La troisième chambre civile a répondu que la jurisprudence évoquée n’avait pas été rendue sur le fondement de l’article 15, III, dans sa rédaction issue de la loi no 2014- 366 du 24 mars 2014 pour l’accès au logement et un urbanisme rénové, qui a modifié les conditions de ressources du locataire.

En effet, la loi du 24 mars 2014 précitée a modifié le plafond de ressources, qui est désormais fixé par référence au « plafond de ressources en vigueur pour l’attribution des logements locatifs conventionnés fixé par arrêté du ministre chargé du logement ». Ce plafond est défini par catégories de ménages et implique la prise en considération des revenus cumulés du ménage.

La question de l’articulation entre la lettre de l’article 15, III, de la loi no 89-462 du 6 juillet 1989 qui invite à une prise en considération individuelle des ressources de chacun des locataires et la détermination du nouveau plafond de ressources par référence aux revenus cumulés du ménage, risque de poser une difficulté, dont on ignore à ce jour comment elle sera résolue par la jurisprudence.

Il pourrait paraître opportun de modifier l’article 15, III, de la loi no 89-462 du 6 juillet 1989 afin de préciser comment doit être appréciée la condition de ressources en cas de pluralité de locataires, ce qui restituerait sa cohérence à ce texte qui, d’un côté, invite à prendre en considération la situation de « tout locataire […] dont les ressources… », ce qui implique la prise en considération individualisée de sa situation, de l’autre côté, renvoie à un plafond qui implique de prendre en considération les revenus du ménage, donc de tous les cotitulaires du bail.

Cette suggestion proposée au Rapport annuel 2019 n’ayant pas été suivie d’effet, il convient de la maintenir.

La DACS est d’avis qu’en l’état du texte, la conjonction d’une appréciation individuelle de l’éligibilité à la protection légale et d’un renvoi à des plafonds de ressources déterminés selon la taille du ménage entraîne une difficulté de compréhension et d’application de la mesure.

Dans l’hypothèse d’un titulaire de bail non éligible à titre personnel, qui prend à charge à son domicile une personne âgée remplissant les conditions d’éligibilité, le Conseil constitutionnel a considéré que les ressources de ce locataire devaient être prises en compte pour apprécier son éligibilité, sauf à méconnaître le principe d’égalité devant les charges publiques.
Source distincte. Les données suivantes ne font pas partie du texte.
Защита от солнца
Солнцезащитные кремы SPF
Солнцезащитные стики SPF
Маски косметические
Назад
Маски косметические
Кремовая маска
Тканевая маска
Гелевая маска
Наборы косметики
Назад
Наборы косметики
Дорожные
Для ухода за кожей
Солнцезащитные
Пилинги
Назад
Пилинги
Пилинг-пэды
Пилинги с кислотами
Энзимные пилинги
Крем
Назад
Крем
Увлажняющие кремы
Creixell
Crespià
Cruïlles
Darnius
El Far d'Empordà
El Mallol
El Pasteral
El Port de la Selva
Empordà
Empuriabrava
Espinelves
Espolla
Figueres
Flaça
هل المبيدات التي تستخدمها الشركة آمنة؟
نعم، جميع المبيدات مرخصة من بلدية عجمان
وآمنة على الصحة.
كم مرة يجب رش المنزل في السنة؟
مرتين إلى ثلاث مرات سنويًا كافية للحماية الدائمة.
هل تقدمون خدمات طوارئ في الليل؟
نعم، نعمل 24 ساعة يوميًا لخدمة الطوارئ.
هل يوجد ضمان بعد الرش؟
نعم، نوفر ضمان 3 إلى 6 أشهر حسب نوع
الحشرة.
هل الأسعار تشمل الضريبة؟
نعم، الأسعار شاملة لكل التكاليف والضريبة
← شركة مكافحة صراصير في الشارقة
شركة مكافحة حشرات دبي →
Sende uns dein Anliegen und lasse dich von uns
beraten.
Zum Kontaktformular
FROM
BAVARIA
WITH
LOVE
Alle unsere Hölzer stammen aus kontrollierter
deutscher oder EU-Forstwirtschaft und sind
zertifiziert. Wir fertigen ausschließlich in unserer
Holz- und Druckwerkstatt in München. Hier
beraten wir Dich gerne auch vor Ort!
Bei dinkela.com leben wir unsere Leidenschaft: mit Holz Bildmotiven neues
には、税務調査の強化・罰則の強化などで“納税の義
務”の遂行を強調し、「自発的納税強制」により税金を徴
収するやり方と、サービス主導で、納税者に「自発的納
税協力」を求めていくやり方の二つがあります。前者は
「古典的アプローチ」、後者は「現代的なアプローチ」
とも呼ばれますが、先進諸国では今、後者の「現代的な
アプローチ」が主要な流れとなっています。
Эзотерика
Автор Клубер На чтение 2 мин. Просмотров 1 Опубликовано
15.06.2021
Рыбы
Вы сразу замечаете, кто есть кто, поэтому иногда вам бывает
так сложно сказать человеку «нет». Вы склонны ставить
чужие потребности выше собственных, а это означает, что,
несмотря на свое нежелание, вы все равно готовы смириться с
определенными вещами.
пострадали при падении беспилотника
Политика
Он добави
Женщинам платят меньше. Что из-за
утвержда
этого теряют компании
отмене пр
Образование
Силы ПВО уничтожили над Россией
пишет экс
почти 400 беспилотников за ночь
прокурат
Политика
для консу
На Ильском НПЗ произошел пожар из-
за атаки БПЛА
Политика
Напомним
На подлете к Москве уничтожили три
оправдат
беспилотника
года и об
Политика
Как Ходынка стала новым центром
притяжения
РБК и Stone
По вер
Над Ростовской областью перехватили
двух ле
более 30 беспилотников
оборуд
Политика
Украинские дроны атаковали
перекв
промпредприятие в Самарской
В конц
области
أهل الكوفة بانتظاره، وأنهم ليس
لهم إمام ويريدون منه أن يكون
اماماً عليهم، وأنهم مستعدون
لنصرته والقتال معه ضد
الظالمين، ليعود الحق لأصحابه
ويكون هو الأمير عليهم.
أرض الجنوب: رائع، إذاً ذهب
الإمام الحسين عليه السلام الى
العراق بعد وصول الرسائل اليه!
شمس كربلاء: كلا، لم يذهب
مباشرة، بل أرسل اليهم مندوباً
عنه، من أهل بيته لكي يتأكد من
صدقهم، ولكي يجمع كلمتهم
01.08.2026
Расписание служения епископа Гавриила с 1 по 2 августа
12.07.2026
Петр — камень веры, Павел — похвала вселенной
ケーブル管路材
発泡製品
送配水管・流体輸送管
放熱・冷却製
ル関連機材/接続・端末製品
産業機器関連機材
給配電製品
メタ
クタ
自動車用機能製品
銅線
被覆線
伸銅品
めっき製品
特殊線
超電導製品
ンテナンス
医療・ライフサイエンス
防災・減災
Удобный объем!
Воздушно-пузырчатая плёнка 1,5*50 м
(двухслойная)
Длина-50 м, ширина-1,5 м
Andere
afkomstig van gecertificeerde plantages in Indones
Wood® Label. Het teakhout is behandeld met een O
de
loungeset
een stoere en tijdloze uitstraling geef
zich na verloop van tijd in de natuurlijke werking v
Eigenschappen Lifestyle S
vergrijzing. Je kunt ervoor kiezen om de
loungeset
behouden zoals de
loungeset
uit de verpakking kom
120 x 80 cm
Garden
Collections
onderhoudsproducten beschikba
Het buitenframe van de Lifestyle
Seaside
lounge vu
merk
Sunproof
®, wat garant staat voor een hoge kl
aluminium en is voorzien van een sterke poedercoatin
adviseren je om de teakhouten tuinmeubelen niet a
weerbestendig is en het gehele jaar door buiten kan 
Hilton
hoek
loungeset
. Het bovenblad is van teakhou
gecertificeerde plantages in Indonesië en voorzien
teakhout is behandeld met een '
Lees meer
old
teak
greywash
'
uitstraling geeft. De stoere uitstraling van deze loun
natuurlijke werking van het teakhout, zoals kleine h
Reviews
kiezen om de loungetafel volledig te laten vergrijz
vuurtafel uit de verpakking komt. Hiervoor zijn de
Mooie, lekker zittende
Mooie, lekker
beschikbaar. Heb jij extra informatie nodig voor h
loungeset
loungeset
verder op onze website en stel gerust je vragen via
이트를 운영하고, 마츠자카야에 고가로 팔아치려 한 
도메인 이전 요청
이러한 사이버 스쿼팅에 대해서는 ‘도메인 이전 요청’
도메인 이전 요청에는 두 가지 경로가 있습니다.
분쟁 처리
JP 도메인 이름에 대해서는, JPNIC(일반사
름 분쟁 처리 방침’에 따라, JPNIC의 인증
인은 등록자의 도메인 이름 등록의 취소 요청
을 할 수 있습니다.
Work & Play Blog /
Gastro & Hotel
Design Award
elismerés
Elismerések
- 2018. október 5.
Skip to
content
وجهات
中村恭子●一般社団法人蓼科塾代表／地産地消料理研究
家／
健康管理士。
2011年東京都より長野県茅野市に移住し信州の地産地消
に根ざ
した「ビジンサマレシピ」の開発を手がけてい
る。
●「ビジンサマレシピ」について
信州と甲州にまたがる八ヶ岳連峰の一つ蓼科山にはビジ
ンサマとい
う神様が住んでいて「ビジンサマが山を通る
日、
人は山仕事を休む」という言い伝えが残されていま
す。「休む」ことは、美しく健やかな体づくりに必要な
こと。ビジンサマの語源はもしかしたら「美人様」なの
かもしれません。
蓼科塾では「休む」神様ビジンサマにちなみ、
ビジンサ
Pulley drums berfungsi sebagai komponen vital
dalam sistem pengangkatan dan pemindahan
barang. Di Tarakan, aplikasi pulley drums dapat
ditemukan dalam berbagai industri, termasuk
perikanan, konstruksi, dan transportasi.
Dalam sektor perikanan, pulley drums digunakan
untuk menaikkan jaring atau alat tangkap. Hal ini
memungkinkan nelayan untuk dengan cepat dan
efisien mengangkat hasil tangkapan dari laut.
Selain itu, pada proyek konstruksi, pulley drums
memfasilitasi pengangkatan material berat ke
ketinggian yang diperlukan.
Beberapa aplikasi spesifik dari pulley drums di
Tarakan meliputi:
Il peut s’en déduire qu’au stade de l’appréciation du niveau de ressources de la personne âgée à charge, les revenus des autres membres du foyer n’étaient donc pas pris en compte. De la même façon, on pourrait estimer que les revenus de la personne âgée titulaire d’un bail et sollicitant la protection doivent être appréciés par référence au plafond de ressources d’un ménage de catégorie 1, sans prise en compte des revenus de ses cotitulaires.

La DACS souligne que cela ne ressort toutefois nullement des textes puisqu’il est simplement renvoyé au « plafond de ressources en vigueur pour l’attribution des logements locatifs conventionnés fixé par arrêté du ministre chargé du logement ».

La DACS considère que la rédaction mériterait donc d’être clarifiée quant à la catégorie de ménage à retenir pour la mise en œuvre de la protection primaire, afin d’en assurer l’intelligibilité et la cohérence avec la protection secondaire.

Cette question doit être soumise à l’analyse de la DHUP, celle-ci entrant pleinement dans leur champ de compétence.

B. Suggestions nouvelles

Pas de suggestions nouvelles en 2020.